= Pramila Nesargi =

Indian politician

Pramila Nesargi (born 25 March 1938) is an Indian educationist and lawyer, a well-known women's rights activist and Director of several companies.
Pramila Nesargi is known as a maverick lawyer with many distinctions to her credit. She obtained a law degree at an early age and started practicing law. She is first graduate in the family.
She has been a member of the dictionary committee for English-Kannada translation. She is the first woman to be elected in the past 50 years to the Karnataka Bar Council as Chairman of Bar Association. She has represented a sweep of cases from the high-profile to the controversial for which she has often faced severe criticism.

==Early life and education==
Pramila Nesargi was born on 25 March in the year 1938. She was born in Mysore, Karnataka. Her mother was a freedom fighter and her father was a self-made man. She is now settled in Bangalore.
Pramila is the first person in the family went to the college. She completed her Bachelor of Science (B.Sc) in the year 1958, the LLB (Bachelor of Laws) degree in the year 1960, and a graduate degree in law in 1963. She has been the first lady to qualify M.L. (jurisprudence).

==Career==

Pramila started her career when pursuing graduate program (M.L) by filing a writ against her lecturer who was only an under graduate (LLB) and was conducting graduate classes.
She fights several sensational and sensitive cases. Her vision is to stand up for women and fight against injustices meted out to them. Lawyer profession was male profession a few decades back; she took up as a challenge to change the trend and succeeded in becoming a renowned lawyer. She fought against many ministers in controversial cases and was responsible to bring justice to many unfortunate. She fights against injustice, corruption and when the integrity of a public personality is questionable.

Pramila joined politics in the year 1978. She was first elected Lady Senate member (MLA), Karnataka Legislative assembly from Janatha party during the year 1978-1983. She contested and won from Chamrajpet constituency, Bangalore.

She also contested for parliament elections in the year 1991 from North Bangalore and lost to C. K. Jaffer Sharief. She was later elected as member of legislative assembly Karnataka from the year 1991-1994, in her second term she contested and won from Chamrajpet constituency, Bangalore.
She was chairperson of Women's state commission in 2007. She was also President of India Women Lawyer, Karnataka State between 2007-2014.

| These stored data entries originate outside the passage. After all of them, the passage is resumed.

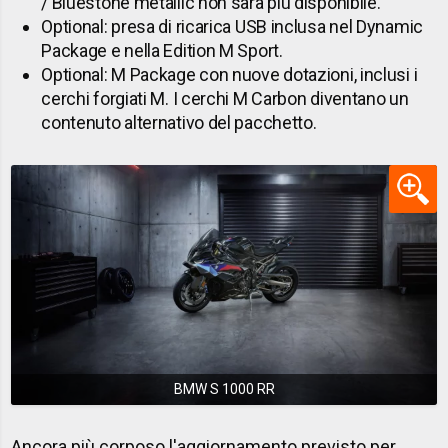
/ Bluestone metallic non sarà più disponibile.
Optional: presa di ricarica USB inclusa nel Dynamic
Package e nella Edition M Sport.
Optional: M Package con nuove dotazioni, inclusi i
cerchi forgiati M. I cerchi M Carbon diventano un
contenuto alternativo del pacchetto.
BMW S 1000 RR
Ancora più corposo l'aggiornamento previsto per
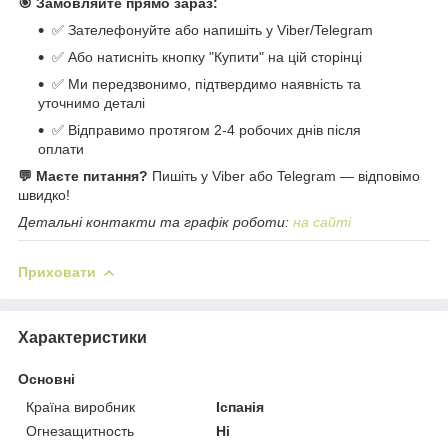
🎯 Замовляйте прямо зараз:
✅ Зателефонуйте або напишіть у Viber/Telegram
✅ Або натисніть кнопку "Купити" на цій сторінці
✅ Ми передзвонимо, підтвердимо наявність та
уточнимо деталі
✅ Відправимо протягом 2-4 робочих днів після
оплати
💬 Маєте питання?
Пишіть у Viber або Telegram — відповімо
швидко!
Детальні контакти та графік роботи:
на сайті
Приховати
Характеристики
Основні
Країна виробник
Іспанія
Огнезащитность
Ні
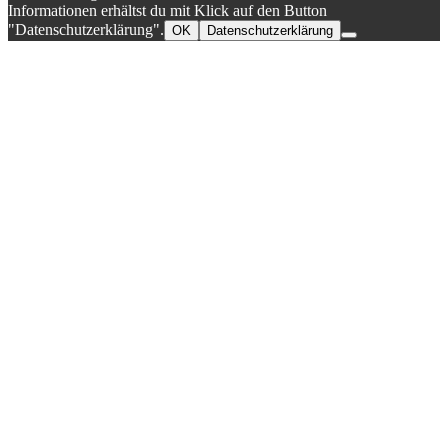
Informationen erhältst du mit Klick auf den Button
"Datenschutzerklärung".
OK
Datenschutzerklärung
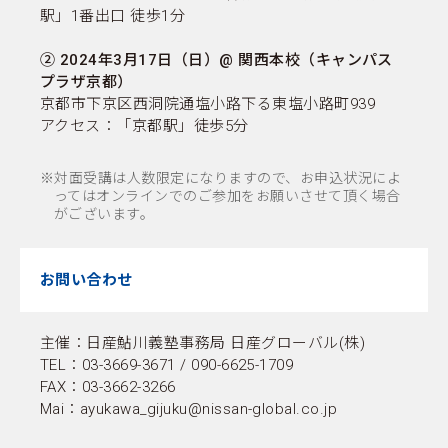
駅」1番出口 徒歩1分
② 2024年3月17日（日）@ 関西本校（キャンパス
プラザ京都）
京都市下京区西洞院通塩小路下る東塩小路町939
アクセス：「京都駅」徒歩5分
※対面受講は人数限定になりますので、お申込状況によ
ってはオンラインでのご参加をお願いさせて頂く場合
がございます。
お問い合わせ
主催：日産鮎川義塾事務局 日産グローバル(株)
TEL：03-3669-3671 / 090-6625-1709
FAX：03-3662-3266
Mai：ayukawa_gijuku@nissan-global.co.jp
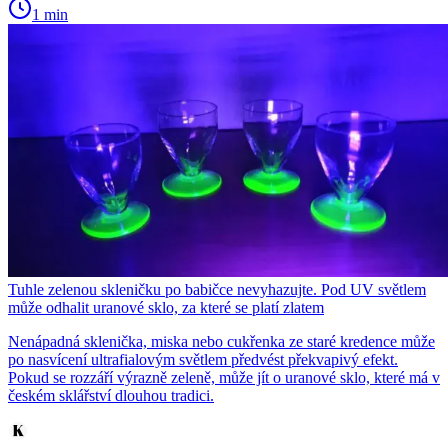
1 min
Tuhle zelenou skleničku po babičce nevyhazujte. Pod UV světlem
může odhalit uranové sklo, za které se platí zlatem
Nenápadná sklenička, miska nebo cukřenka ze staré kredence může
po nasvícení ultrafialovým světlem předvést překvapivý efekt.
Pokud se rozzáří výrazně zeleně, může jít o uranové sklo, které má v
českém sklářství dlouhou tradici.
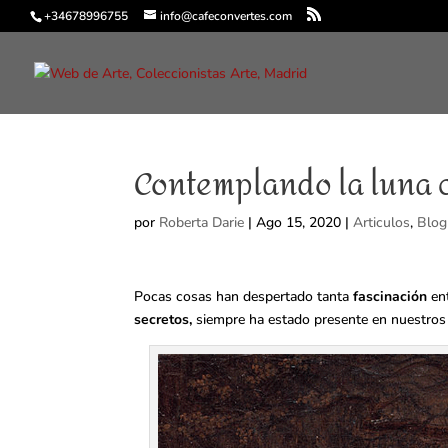
+34678996755
info@cafeconvertes.com
Contemplando la luna 
por
Roberta Darie
|
Ago 15, 2020
|
Articulos
,
Blog
Pocas cosas han despertado tanta
fascinación
en
secretos,
siempre ha estado presente en nuestro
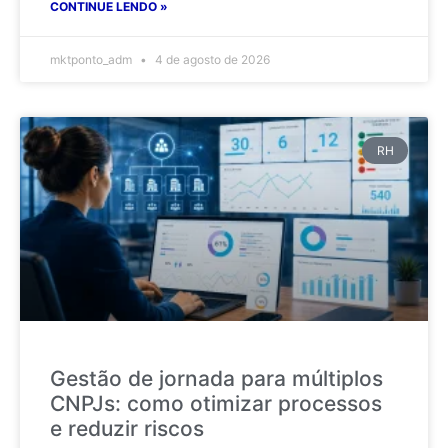
CONTINUE LENDO »
mktponto_adm
4 de agosto de 2026
RH
Gestão de jornada para múltiplos
CNPJs: como otimizar processos
e reduzir riscos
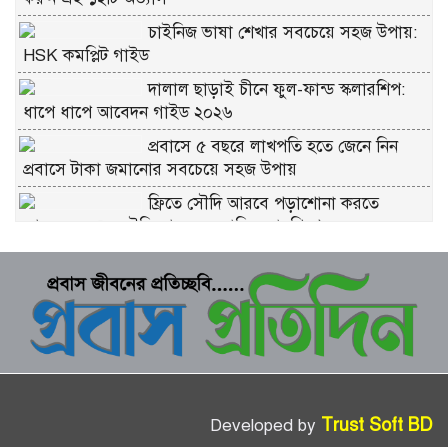
চাইনিজ ভাষা শেখার সবচেয়ে সহজ উপায়:
HSK কমপ্লিট গাইড
দালাল ছাড়াই চীনে ফুল-ফান্ড স্কলারশিপ:
ধাপে ধাপে আবেদন গাইড ২০২৬
প্রবাসে ৫ বছরে লাখপতি হতে জেনে নিন
প্রবাসে টাকা জমানোর সবচেয়ে সহজ উপায়
ফ্রিতে সৌদি আরবে পড়াশোনা করতে
আবেদন করুন সৌদি আরব সরকারি স্কলারশিপে
চীনে ফ্রি স্কলারশিপ মানে কি সত্যিই ফ্রি?
কুরবানীর প্রতিটি পশমে সওয়াব: ইসলাম কী
বলে জানুন
ভাগে কুরবানি দেওয়ার নিয়ম: সবচেয়ে সহজ
ব্যাখ্যা
Trust Soft BD
Developed by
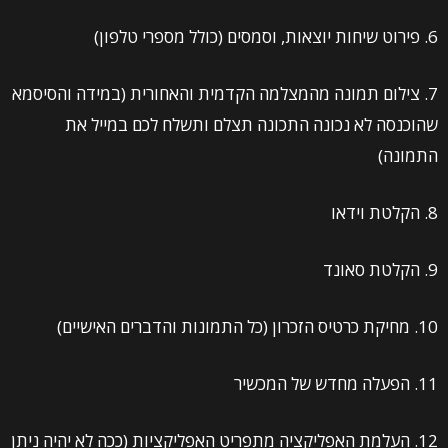
6. פירוט שיחות יוצאות, וסמסים (כולל מספרי טלפון)
7. צילום תמונה מהמצלמה הקדמית והאחורית (במידה והסיסמא
שהוכנסה לא נכונה התכונה תצלם ותשלח לכם במייל את
התמונה)
8. הקלטת וידאו
9. הקלטת סאונד
10. מחיקת כרטיס הזכרון (כל התמונות והדברים האישיים)
11. הפעלה מחדש של המכשיר
12. העלמת האפליקציה מתפריט האפליקציות (ככה לא יהיה ניתן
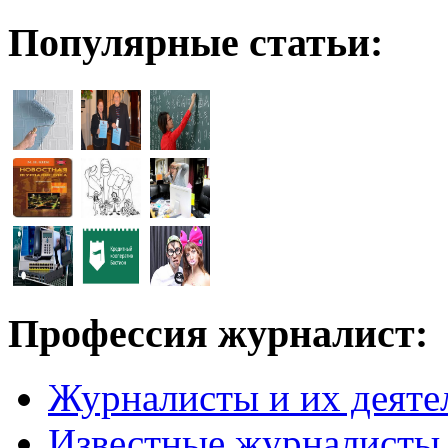
Популярные статьи:
Профессия журналист:
Журналисты и их деяте
Известные журналисты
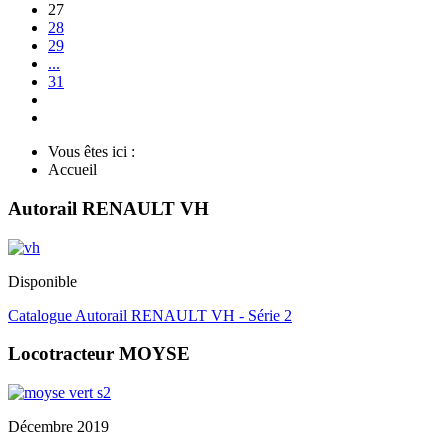
27
28
29
...
31
Vous êtes ici :
Accueil
Autorail RENAULT VH
Disponible
Catalogue Autorail RENAULT VH - Série 2
Locotracteur MOYSE
Décembre 2019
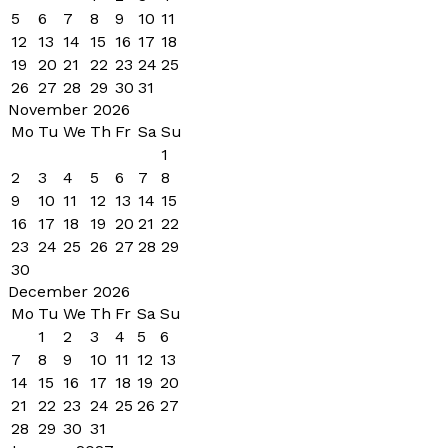
5
6
7
8
9
10
11
12
13
14
15
16
17
18
19
20
21
22
23
24
25
26
27
28
29
30
31
November 2026
Mo
Tu
We
Th
Fr
Sa
Su
1
2
3
4
5
6
7
8
9
10
11
12
13
14
15
16
17
18
19
20
21
22
23
24
25
26
27
28
29
30
December 2026
Mo
Tu
We
Th
Fr
Sa
Su
1
2
3
4
5
6
7
8
9
10
11
12
13
14
15
16
17
18
19
20
21
22
23
24
25
26
27
28
29
30
31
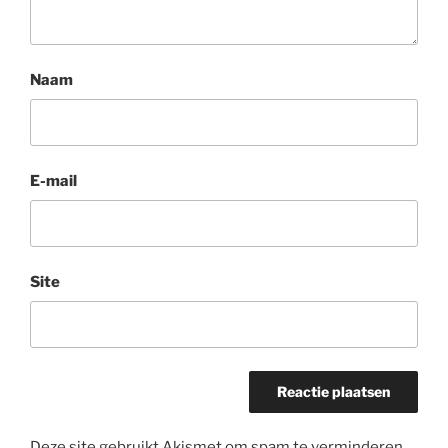
Naam
E-mail
Site
Deze site gebruikt Akismet om spam te verminderen.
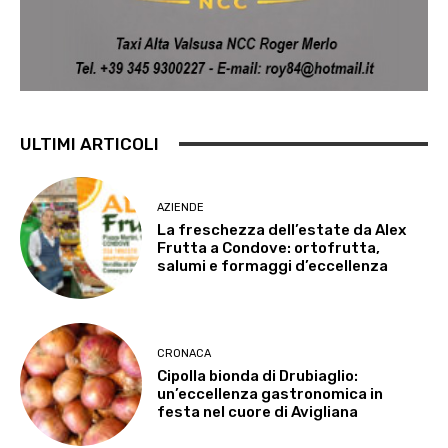
ULTIMI ARTICOLI
AZIENDE
La freschezza dell’estate da Alex
Frutta a Condove: ortofrutta,
salumi e formaggi d’eccellenza
CRONACA
Cipolla bionda di Drubiaglio:
un’eccellenza gastronomica in
festa nel cuore di Avigliana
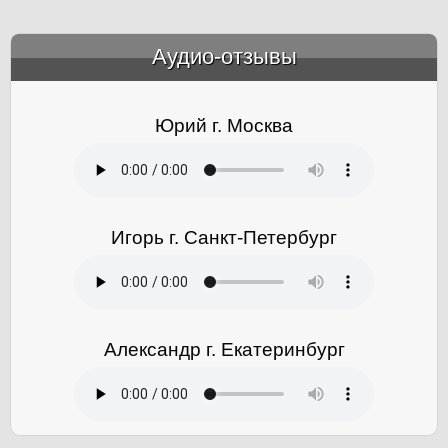
Аудио-отзывы
&amp;nbsp;
Юрий г. Москва
Игорь г. Санкт-Петербург
Александр г. Екатеринбург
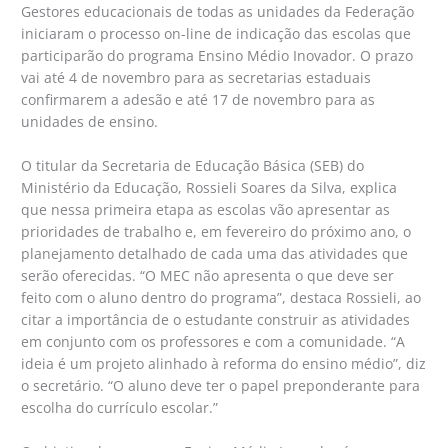
Gestores educacionais de todas as unidades da Federação
iniciaram o processo on-line de indicação das escolas que
participarão do programa Ensino Médio Inovador. O prazo
vai até 4 de novembro para as secretarias estaduais
confirmarem a adesão e até 17 de novembro para as
unidades de ensino.
O titular da Secretaria de Educação Básica (SEB) do
Ministério da Educação, Rossieli Soares da Silva, explica
que nessa primeira etapa as escolas vão apresentar as
prioridades de trabalho e, em fevereiro do próximo ano, o
planejamento detalhado de cada uma das atividades que
serão oferecidas. “O MEC não apresenta o que deve ser
feito com o aluno dentro do programa”, destaca Rossieli, ao
citar a importância de o estudante construir as atividades
em conjunto com os professores e com a comunidade. “A
ideia é um projeto alinhado à reforma do ensino médio”, diz
o secretário. “O aluno deve ter o papel preponderante para
escolha do currículo escolar.”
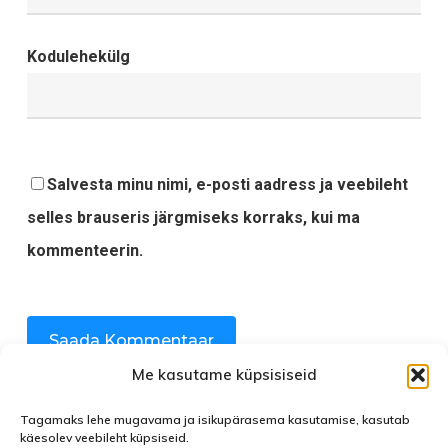
Kodulehekülg
Salvesta minu nimi, e-posti aadress ja veebileht
selles brauseris järgmiseks korraks, kui ma
kommenteerin.
Me kasutame küpsisiseid
Tagamaks lehe mugavama ja isikupärasema kasutamise, kasutab
käesolev veebileht küpsiseid.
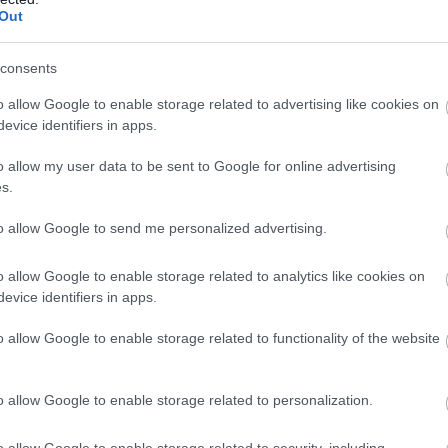
Out
consents
o allow Google to enable storage related to advertising like cookies on
evice identifiers in apps.
o allow my user data to be sent to Google for online advertising
s.
to allow Google to send me personalized advertising.
o allow Google to enable storage related to analytics like cookies on
evice identifiers in apps.
o allow Google to enable storage related to functionality of the website
o allow Google to enable storage related to personalization.
o allow Google to enable storage related to security, including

Nesargi has suggested and submitted various reports to the Government of Karnataka and Government of India on sensitive issues such as child labor, house and rent control, sexual violence at work, domestic violence and prisoners plight. She has also raised voice in organizing various unincorporated sectors. She also suggested to amend various laws offending women in Hindu and Mohammedan Law. She recommended revision in Criminal Procedure law, Evidence act, Cyber act and Right to Information act.
As a member of the Education Committee, she has provided suggestions and policies that have been widely accepted in the arena of technical education (engineering), medical education and general education. During her tenure in the education committee, she has attended various functions related to the respective universities. During her tenure as MLA, she had held different positions in various capacities in the Government. She heads Samragni Swa Udyog Trust; whose primary function is to uplift skill in all women and special children.
Nesargi holds a very strong bond with the literary field - Kannada Sahitya Parishad. She has felicitated several literary figures of Karnataka.

==Books==
- Commentary and House and Central Act of Karnataka

==Awards and honours==
In August 2018, Power Brands awarded Pramila Nesargi the Bharatiya Manavata Vikas Puraskar for being one of India's most revered advocate-activists and a staunch negotiator for the law and all forms of legal reforms.